8. The carbon fiber composite core overhead conductor of claim 1, further comprising:

a wind speed detection device disposed outside the conductive layer (22), the wind speed detection device for detecting an average wind speed outside the conductive layer (22);

a first timer disposed outside the conductive layer (22), the first timer being configured to record a duration of ice covering the outside of the conductive layer (22);

a first alarm disposed outside the conductive layer (22);

the first controller is arranged outside the conducting layer (22), and is electrically connected with the wind speed detection device, the first timer and the first alarm respectively;

step 1: calculating the actual mass of the ice layer covered outside the conductive layer (22) by the formula (1) based on the detected values of the wind speed detection device and the first timer:

wherein M is₀The actual mass of the ice layer covering the outside of the conductive layer (22),

is the collision coefficient of water drops in the air with the outer wall of the conductive layer (22), tau₁Is the freezing coefficient of water drops in the air after colliding with the outer wall of the conductive layer (22), rho₁Is the density of liquid water in air, r₁Is the diameter of the conductive layer (22), r₂Is the diameter of a water droplet in air, v₁Is the average wind speed, t, outside the conductive layer (22) detected by the wind speed detection device₀Recording for the first timer a length of time for which the exterior of the conductive layer (22) is covered with ice;

step 2: the first controller compares the actual quality of the ice layer covered outside the conductive layer (22) with the preset quality of the ice layer covered outside the conductive layer (22), and when the actual quality of the ice layer covered outside the conductive layer (22) is larger than the preset quality of the ice layer covered outside the conductive layer (22), the first controller controls the first alarm to send out an alarm prompt.

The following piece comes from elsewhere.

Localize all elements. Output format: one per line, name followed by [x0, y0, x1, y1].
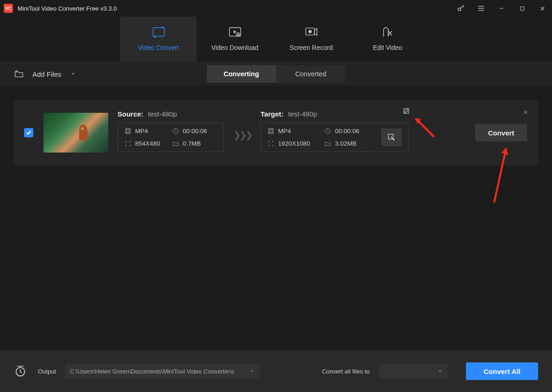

9. The carbon fiber composite core overhead conductor of claim 2, further comprising a fiber torsional rigidity tester, wherein when the carbon fiber composite core body (1) is manufactured, the fiber torsional rigidity tester is used to test the actual torsional rigidity of the stranded single fibers when the stranded single fibers are twisted, and when the actual torsional rigidity of the stranded single fibers detected by the fiber torsional rigidity tester is greater than a preset maximum torsional rigidity, the stranding operation of the stranded single fibers is stopped, and the preset maximum torsional rigidity of the single fibers is calculated by the following steps:

wherein, K₁Is the initial torsional stiffness of a plurality of said single-strand fibres, N is the number of said single-strand fibres, b₁Is the length of said single-strand fiber, K₀Is the torsional stiffness per unit length of the single-strand fiber, a₁Is the distance from the twist location of the single-strand fiber to the origin of the twist of the single-strand fiber, F₁For the initial horizontal tension to which the single-strand fibre is subjected, d₁The diameter of the carbon fiber composite core body (1) is preset;

wherein, K_MAXFor a predetermined maximum torsional stiffness of the single-strand fiber, E₁Is the combined modulus of elasticity, S, of the single-strand fibers₁Is the cross-sectional area of the single-strand fiber, Y₀The single-strand fiber is twistedDisplacement in the horizontal direction of (Z)₀Is the displacement of the single-strand fiber in the vertical direction after stranding.